El matrimonio y su nutrida familia tenían una casa en la playa, un chalecito no demasiado grande con un ficus centenario de aspecto jurásico en un pequeño jardín compartido, las ventanas del salón abiertas en verano a los cuatro puntos de la brújula y a los novios de sus hijas y a los amigos de los novios de sus hijas. Aquel salón era un campamento de refugiados durmiendo en sacos de dormir y cada mañana aquel hombre se paseaba por ese mundo, plácido y feliz, intentando no pisarnos, indiferente al bullicioso desorden.

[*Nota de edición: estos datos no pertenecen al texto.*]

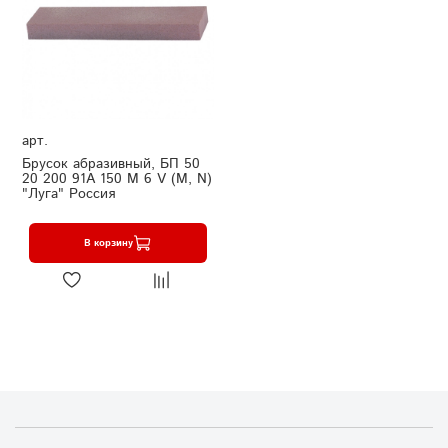
арт.
Брусок абразивный, БП 50
20 200 91А 150 М 6 V (M, N)
"Луга" Россия
В корзину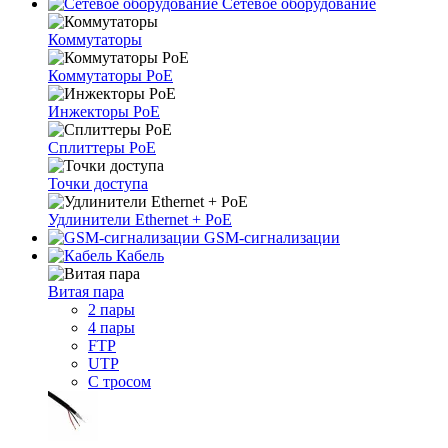
Сетевое оборудование
Коммутаторы
Коммутаторы PoE
Инжекторы PoE
Сплиттеры PoE
Точки доступа
Удлинители Ethernet + PoE
GSM-сигнализации
Кабель
Витая пара
2 пары
4 пары
FTP
UTP
С тросом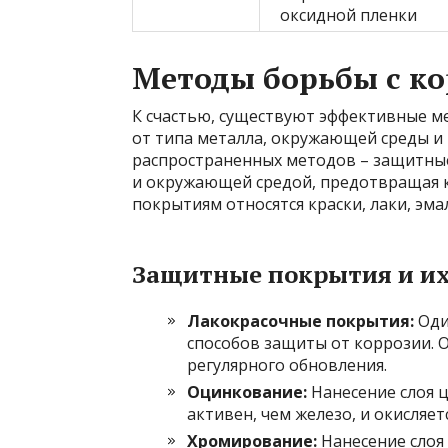
оксидной пленки
Методы борьбы с к
К счастью, существуют эффективные м
от типа металла, окружающей среды и 
распространенных методов – защитны
и окружающей средой, предотвращая к
покрытиям относятся краски, лаки, эма
Защитные покрытия и и
Лакокрасочные покрытия:
Оди
способов защиты от коррозии. 
регулярного обновления.
Оцинкование:
Нанесение слоя ц
активен, чем железо, и окисляе
Хромирование:
Нанесение слоя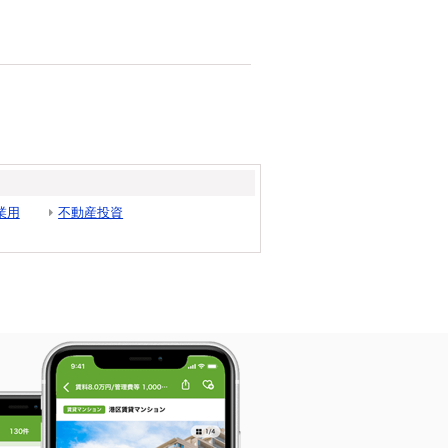
業用
不動産投資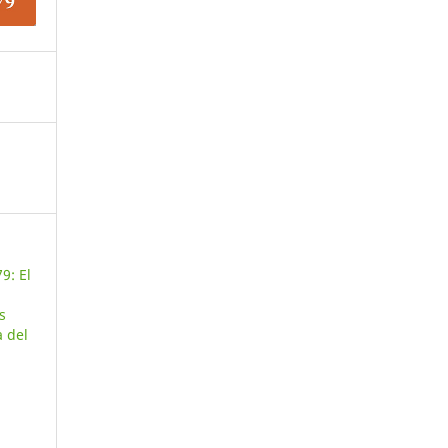
9: El
s
 del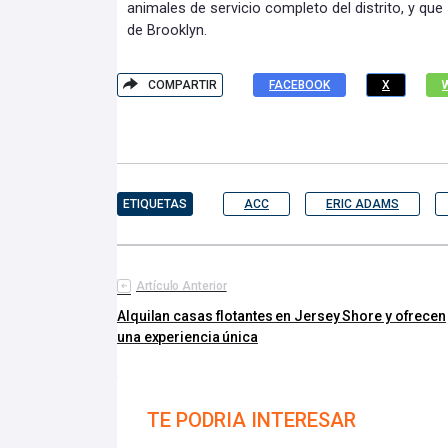
animales de servicio completo del distrito, y qu
de Brooklyn.
COMPARTIR
FACEBOOK
X
ETIQUETAS
ACC
ERIC ADAMS
Artículo Anterior
Alquilan casas flotantes en Jersey Shore y ofrecen
una experiencia única
TE PODRIA INTERESAR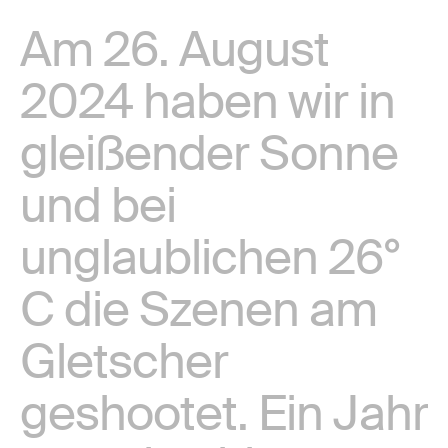
Am 26. August
2024 haben wir in
gleißender Sonne
und bei
unglaublichen 26°
C die Szenen am
Gletscher
geshootet. Ein Jahr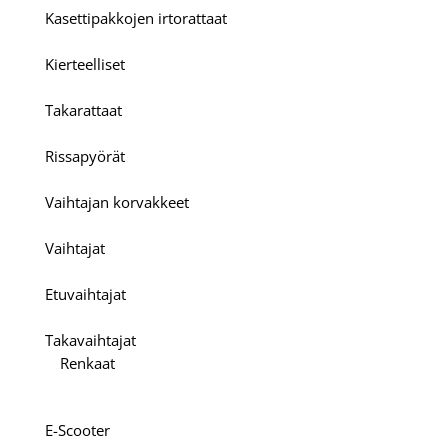
Kasettipakkojen irtorattaat
Kierteelliset
Takarattaat
Rissapyörät
Vaihtajan korvakkeet
Vaihtajat
Etuvaihtajat
Takavaihtajat
Renkaat
E-Scooter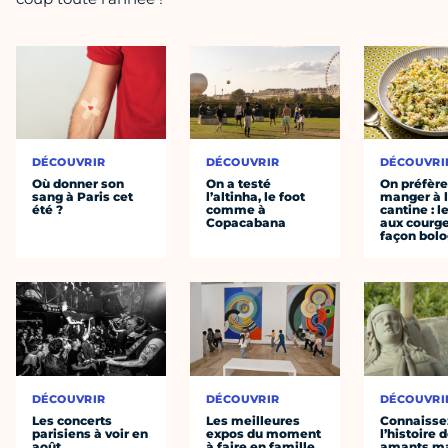
DÉCOUVRIR
DÉCOUVRIR
DÉCOUVRI
Où donner son
On a testé
On préfèr
sang à Paris cet
l’altinha, le foot
manger à 
été ?
comme à
cantine : l
Copacabana
aux courge
façon bol
DÉCOUVRIR
DÉCOUVRIR
DÉCOUVRI
Les concerts
Les meilleures
Connaisse
parisiens à voir en
expos du moment
l’histoire 
août
à faire en famille
amants ma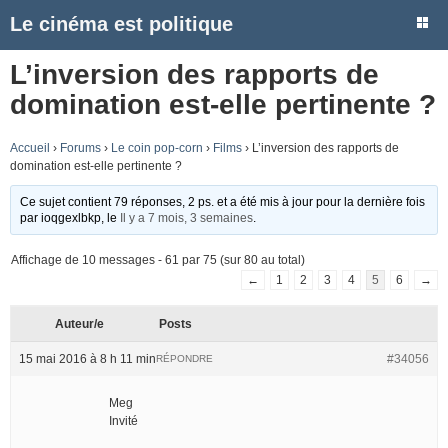
Le cinéma est politique
L’inversion des rapports de
domination est-elle pertinente ?
Accueil
›
Forums
›
Le coin pop-corn
›
Films
›
L’inversion des rapports de
domination est-elle pertinente ?
Ce sujet contient 79 réponses, 2 ps. et a été mis à jour pour la dernière fois
par
ioqgexlbkp
, le
Il y a 7 mois, 3 semaines
.
Affichage de 10 messages - 61 par 75 (sur 80 au total)
←
1
2
3
4
5
6
→
Auteur/e
Posts
15 mai 2016 à 8 h 11 min
#34056
RÉPONDRE
Meg
Invité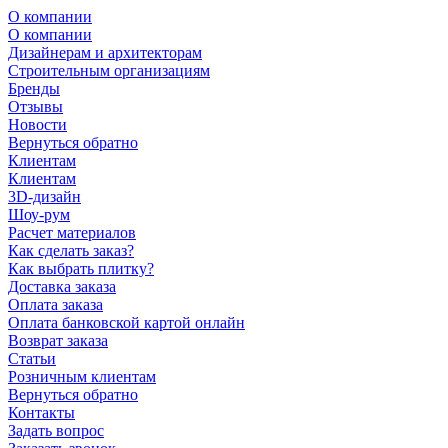
О компании
О компании
Дизайнерам и архитекторам
Строительным организациям
Бренды
Отзывы
Новости
Вернуться обратно
Клиентам
Клиентам
3D-дизайн
Шоу-рум
Расчет материалов
Как сделать заказ?
Как выбрать плитку?
Доставка заказа
Оплата заказа
Оплата банковской картой онлайн
Возврат заказа
Статьи
Розничным клиентам
Вернуться обратно
Контакты
Задать вопрос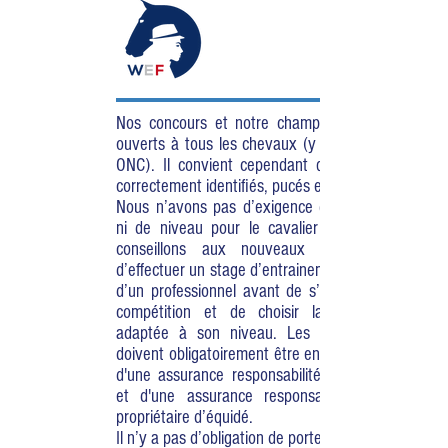
Nos concours et notre championnat sont
ouverts à tous les chevaux (y compris les
ONC). Il convient cependant qu’ils soient
correctement identifiés, pucés et vaccinés.
Nous n’avons pas d’exigence de diplôme,
ni de niveau pour le cavalier mais nous
conseillons aux nouveaux participants
d’effectuer un stage d’entrainement auprès
d’un professionnel avant de s’engager en
compétition et de choisir la catégorie
adaptée à son niveau. Les concurrents
doivent obligatoirement être en possession
d'une assurance responsabilité civile (RC)
et d'une assurance responsabilité civile
propriétaire d’équidé.
Il n’y a pas d’obligation de porter une tenue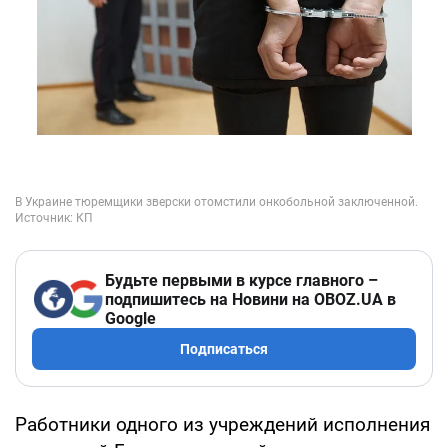
Будьте первыми в курсе главного –
подпишитесь на Новини на OBOZ.UA в
Google
Подписаться
Работники одного из учреждений исполнения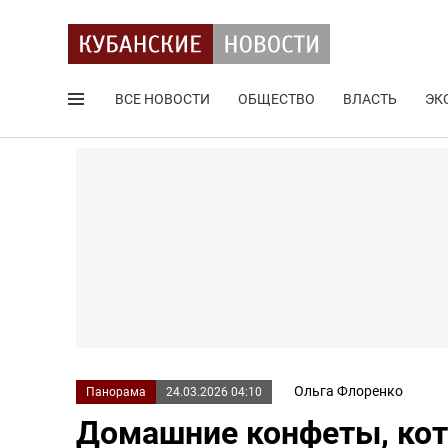
ВСЕ НОВОСТИ
ОБЩЕСТВО
ВЛАСТЬ
ЭК
Поиск по сайту
Ольга Флоренко
Панорама
24.03.2026 04:10
Домашние конфеты, кот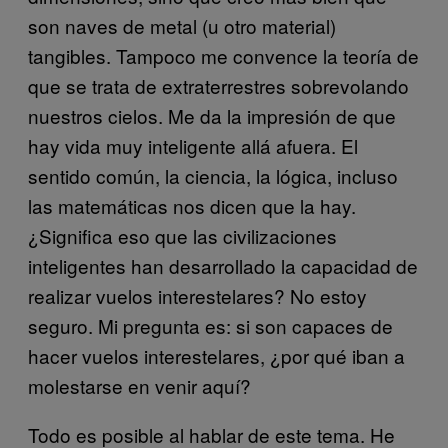
son naves de metal (u otro material)
tangibles. Tampoco me convence la teoría de
que se trata de extraterrestres sobrevolando
nuestros cielos. Me da la impresión de que
hay vida muy inteligente allá afuera. El
sentido común, la ciencia, la lógica, incluso
las matemáticas nos dicen que la hay.
¿Significa eso que las civilizaciones
inteligentes han desarrollado la capacidad de
realizar vuelos interestelares? No estoy
seguro. Mi pregunta es: si son capaces de
hacer vuelos interestelares, ¿por qué iban a
molestarse en venir aquí?
Todo es posible al hablar de este tema. He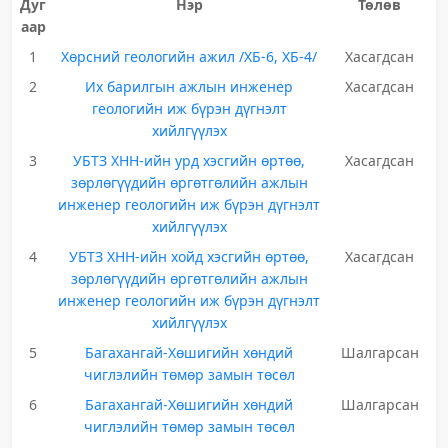
Дуг
Нэр
Төлөв
аар
1
Хөрсний геологийн ажил /ХБ-6, ХБ-4/
Хасагдсан
2
Их барилгын ажлын инженер
Хасагдсан
геологийн иж бүрэн дүгнэлт
хийлгүүлэх
3
УБТЗ ХНН-ийн урд хэсгийн өртөө,
Хасагдсан
зөрлөгүүдийн өргөтгөлийн ажлын
инженер геологийн иж бүрэн дүгнэлт
хийлгүүлэх
4
УБТЗ ХНН-ийн хойд хэсгийн өртөө,
Хасагдсан
зөрлөгүүдийн өргөтгөлийн ажлын
инженер геологийн иж бүрэн дүгнэлт
хийлгүүлэх
5
Багахангай-Хөшигийн хөндий
Шалгарсан
чиглэлийн төмөр замын төсөл
6
Багахангай-Хөшигийн хөндий
Шалгарсан
чиглэлийн төмөр замын төсөл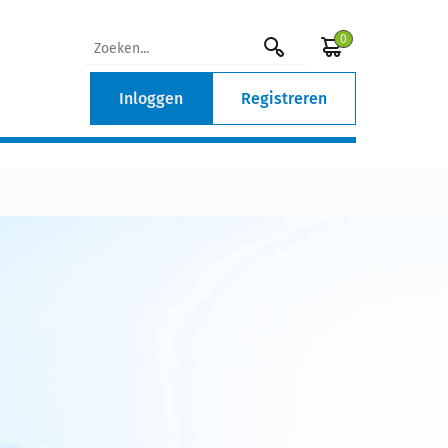
0
Inloggen
Registreren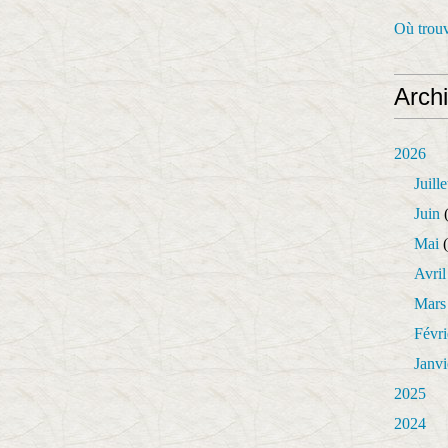
Où trouv
Arch
2026
Juille
Juin
(
Mai
(
Avril
Mars
Févri
Janvi
2025
2024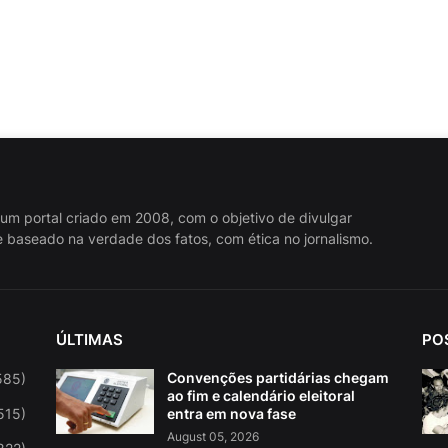
 um portal criado em 2008, com o objetivo de divulgar
 baseado na verdade dos fatos, com ética no jornalismo.
ÚLTIMAS
PO
Convenções partidárias chegam
585)
ao fim e calendário eleitoral
515)
entra em nova fase
August 05, 2026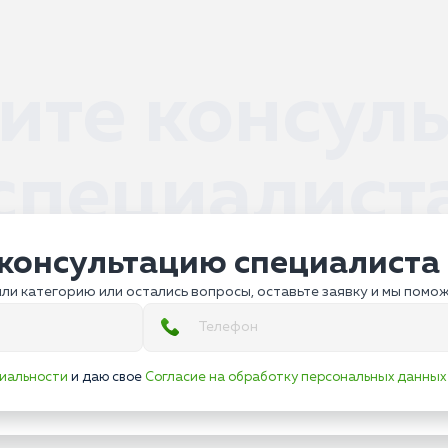
ите консул
специалист
консультацию специалиста
ли категорию или остались вопросы, оставьте заявку и мы помо
иальности
и даю свое
Согласие на обработку персональных данных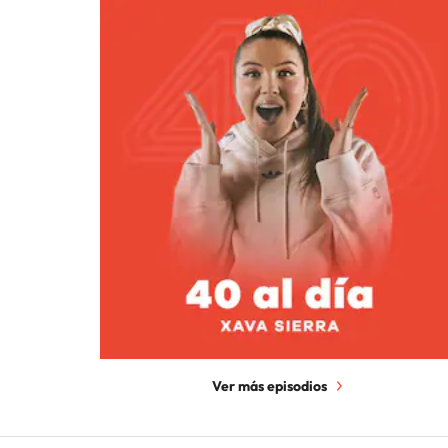
Ver más episodios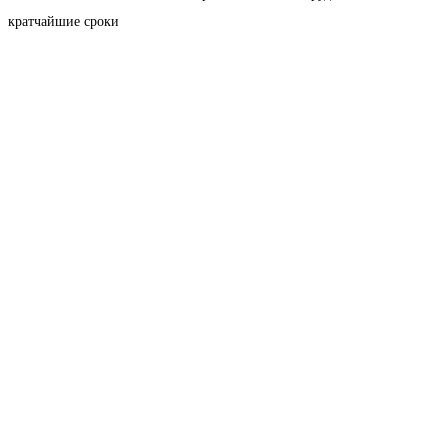
кратчайшие сроки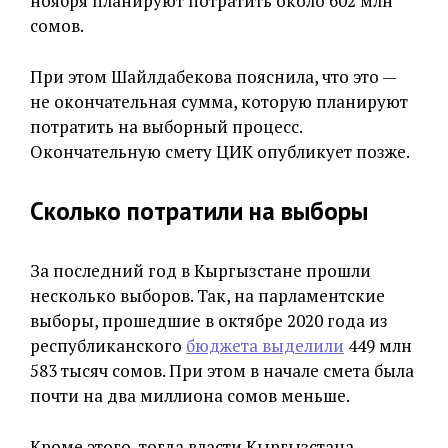
ноября планируют потратить около 602 млн
сомов.
При этом Шайлдабекова пояснила, что это —
не окончательная сумма, которую планируют
потратить на выборный процесс.
Окончательную смету ЦИК опубликует позже.
Сколько потратили на выборы
За последний год в Кыргызстане прошли
несколько выборов. Так, на парламентские
выборы, прошедшие в октябре 2020 года из
республиканского
бюджета выделили
449 млн
583 тысяч сомов. При этом в начале смета была
почти на два миллиона сомов меньше.
Кроме этого, тогда власти Кыргызстана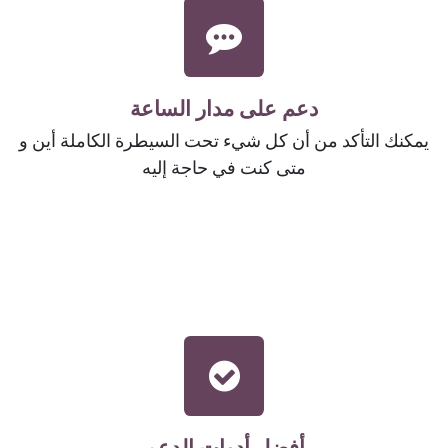
دعم على مدار الساعة
يمكنك التأكد من أن كل شيء تحت السيطرة الكاملة أين و
متى كنت في حاجة إليه
أفضل أدوات الدعم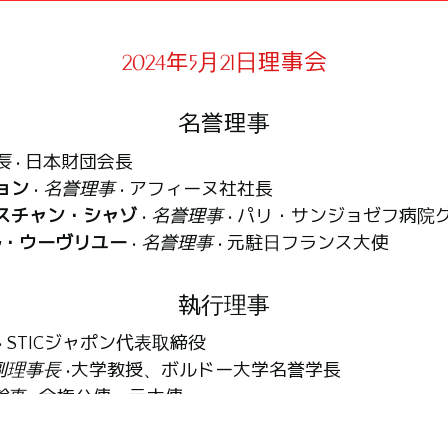
2024年5月21日理事会
名誉理事
長
• 日本財団会長
ョン
•
名誉理事
• アフィーヌ社社長
スチャン・シャゾ
•
名誉理事
• パリ・サンジョゼフ病院
ル・ウーヴリユー
•
名誉理事
• 元駐日フランス大使
執行理事
• STICジャポン代表取締役
副理事長
•大学教授、ボルドー大学名誉学長
幹事
• 全権公使、元大使
カルパンティエ
•
監査役
• CA-CIB(Crédit Agricole Corpo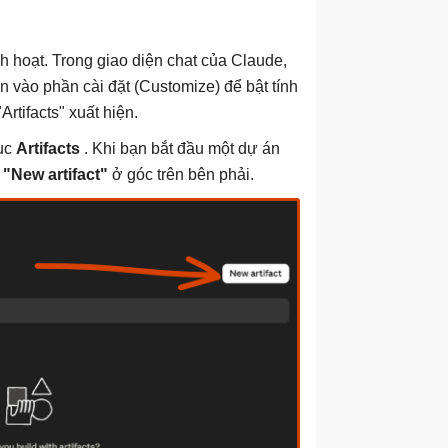
h hoạt. Trong giao diện chat của Claude,
n vào phần cài đặt (Customize) để bật tính
rtifacts" xuất hiện.
mục
Artifacts
. Khi bạn bắt đầu một dự án
t
"New artifact"
ở góc trên bên phải.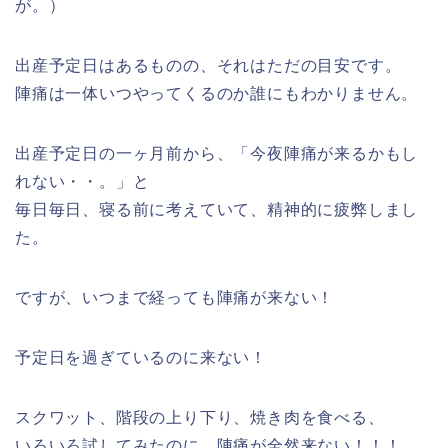
が。）
出産予定日はあるものの、それはただの目安です。
陣痛は一体いつやってくるのか誰にもわかりません。
出産予定日の一ヶ月前から、「今夜陣痛が来るかもし
れない・・。」と
毎日毎日、寝る前に考えていて、精神的に疲弊しまし
た。
ですが、いつまで経っても陣痛が来ない！
予定日を過ぎているのに来ない！
スクワット、階段の上り下り、焼き肉を食べる、
いろいろ試してみたのに、陣痛が全然来ない！！！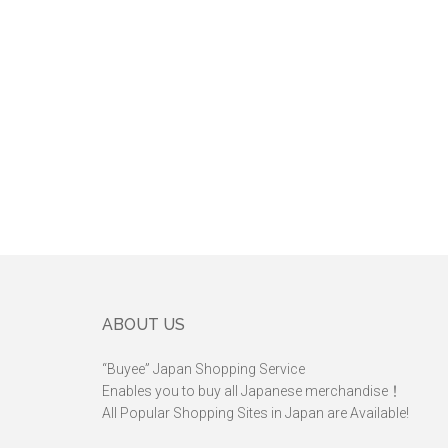
Footer
ABOUT US
“Buyee” Japan Shopping Service
Enables you to buy all Japanese merchandise！
All Popular Shopping Sites in Japan are Available!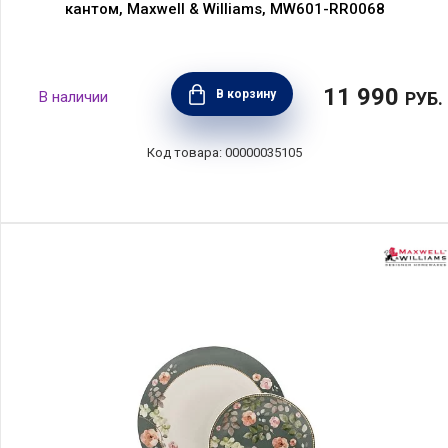
кантом, Maxwell & Williams, MW601-RR0068
11 990
В корзину
РУБ.
00000035105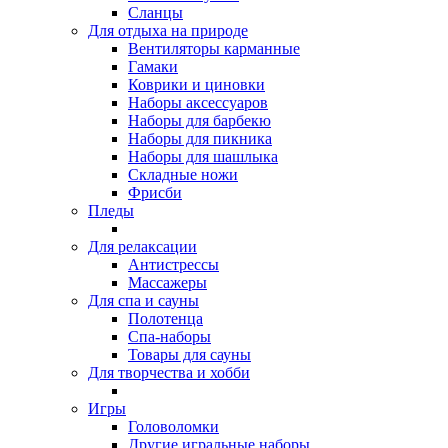
Сланцы
Для отдыха на природе
Вентиляторы карманные
Гамаки
Коврики и циновки
Наборы аксессуаров
Наборы для барбекю
Наборы для пикника
Наборы для шашлыка
Складные ножи
Фрисби
Пледы
Для релаксации
Антистрессы
Массажеры
Для спа и сауны
Полотенца
Спа-наборы
Товары для сауны
Для творчества и хобби
Игры
Головоломки
Другие игральные наборы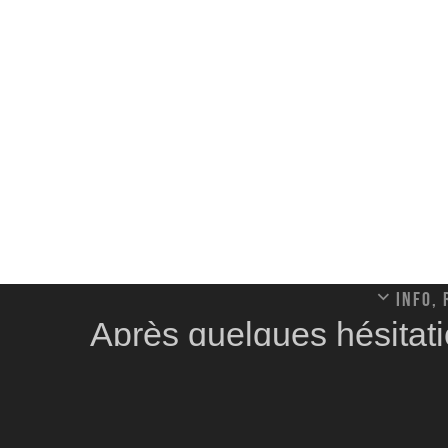
Info,
Après quelques hésitati
écossaise, je commence 
de mes sorties estivale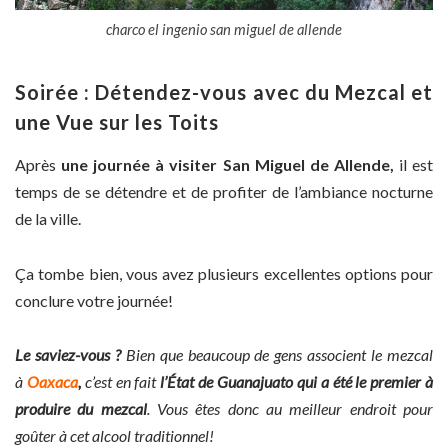
charco el ingenio san miguel de allende
Soirée : Détendez-vous avec du Mezcal et
une Vue sur les Toits
Après
une journée à visiter San Miguel de Allende,
il est
temps de se détendre et de profiter de l’ambiance nocturne
de la ville.
Ça tombe bien, vous avez plusieurs excellentes options pour
conclure votre journée!
Le saviez-vous ?
Bien que beaucoup de gens associent le mezcal
à
Oaxaca
,
c’est en fait
l’État de
Guanajuato qui a été le premier à
produire du mezcal
. Vous êtes donc au meilleur endroit pour
goûter à cet alcool traditionnel!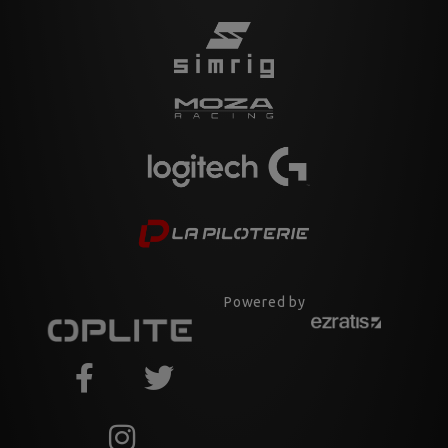
Powered by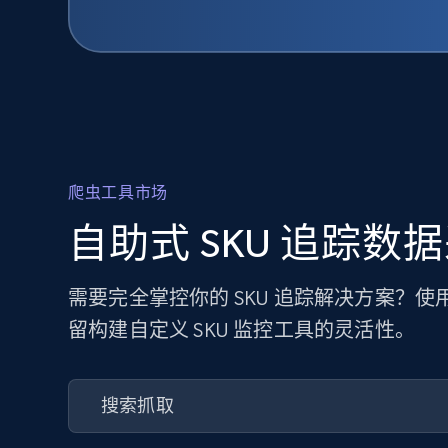
爬虫工具市场
自助式 SKU 追踪数
需要完全掌控你的 SKU 追踪解决方案？
留构建自定义 SKU 监控工具的灵活性。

Lo recuerdo una vez abstraído, sentado en bañador en un rincón de la terraza. Tallaba algo con una navaja, de vez en cuando se colocaba con el índice las gafas cuando descendían nariz abajo. Silbaba y sonreía, concentrado en lo suyo. Me acerqué y vi como terminaba de modelar una patata, de la que había extraído una figurita de aspecto femenino, un kolossoi con sus brazos, sus piernecillas, una coqueta melena y unos alegres pechos triangulares. Cuando estuvo satisfecho se levantó con una risa traviesa y me hizo una señal para que lo siguiera. Entró en la cocina sin parar de silbar y encendió la freidora, en cuya cesta depositó aquella muñecaja y la sumergió en aceite hirviendo hasta que la tiilla quedó perfectamente frita. La dejó escurrir y entonces se volvió hacia mí y me guiñó un ojo.

No he vuelto a saber nada de él ni de su familia. Entonces tenía la edad que yo tengo ahora, así que es muy probable que haya muerto y que aquella casa jaranera haya sido derribada para construir bloques de apartamentos. Me gusta imaginar que aquellas hermanas han tenido una abundante descendencia donde el par cromosómico 23 siempre fue XX y que sus casas están llenas de novios gorrones que al levantarse con unas resacas tremendas saquean unos frigoríficos atestados de alimentos en envase familiar.

Le doy vueltas a aquella chiquillada, aquel ritual paródico y ahora me pregunto si aquella maquinación doméstica con un figura humana tallada en un tubérculo no sería una operación mágica. En las vastas escalas cósmicas, concentraciones inimaginables de energía en un único punto pueden crear una vía de escape hacía un pequeño universo paralelo, un universo recién nacido. Puede que el buen mago hubiera creado un lugar de la mente donde cualquier hombre de su edad, cansado, experto en decepciones, pudiera encontrar siempre un refugio contra la desesperación y así no ingresar en el número de las almas perdidas, un lugar abierto a todos los que sepan llegar, un lugar donde siempre tienes veinte años, un salón ni muy grande ni demasiado pequeño, donde todos los vientos del mar mueven las cortinas y dejan ver el azul del cielo y nos llega desde fuera la risa de muchachas jugando entre la espuma y la llamada de las aves marinas. Muy cerca un árbol, que es el primer árbol, hunde sus raíces en el suelo y en un rincón unas gafas de pasta y una diosa titular, que es una patata frita con unos simpatiquísimos pechos triangulares, velan por nosotros.